A large group of people who virulently hate God gather in a remote location to curse God corporately for an extended period. Their blasphemous activities include the use of lots of musical instruments.
This group uses melodies in songs written by and known only to the people who attend the event. The instrumental music played throughout the event to accompany the singing is all new music written specifically for the event.
A Secret Recording
At some distance from the event, some animal researchers happen to hear the loud musical sounds emanating from the gathering. Fearing for their personal safety, the researchers do not want the large group to discover their presence.
The researchers have with them state of the art audio equipment. They use it secretly from a distance to record the musical activities of the blasphemers. Because of the distance involved, the equipment cannot pick up any of the lyrics of the songs. The equipment only records the composite sound from a distance of the singing accompanied by the musical instruments.
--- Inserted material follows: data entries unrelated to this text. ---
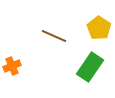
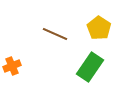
brown line: moved 1 px right, 2 px up
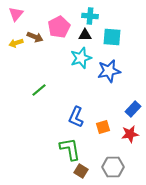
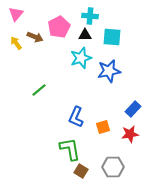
yellow arrow: rotated 72 degrees clockwise
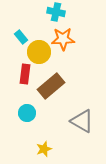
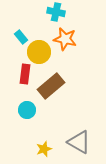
orange star: moved 2 px right; rotated 15 degrees clockwise
cyan circle: moved 3 px up
gray triangle: moved 3 px left, 21 px down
The researchers do not know anything about the nature of the group or why they have gathered. They cannot hear any of the words the people sing, but they are able to tell that the group is singing.
What Should We Think?
From a human standpoint, what are we to think of the morality of the composite sound that the researchers record? Anyone who would hear that recording of the composite sound would not know anything about either the words being sung or the instrumental music accompanying it. Would that composite sound recording, therefore, be an amoral musical recording for any people who hear it?
God, angels, and demons, however, would know exactly all that the group did and and sang on this occasion. Because of their full knowledge about the event, would that recording still be an amoral recording simply because it is a recording of composite sound of humanly unknown and unknowable lyrics sung to musical accompaniment that is humanly unknown and unknowable?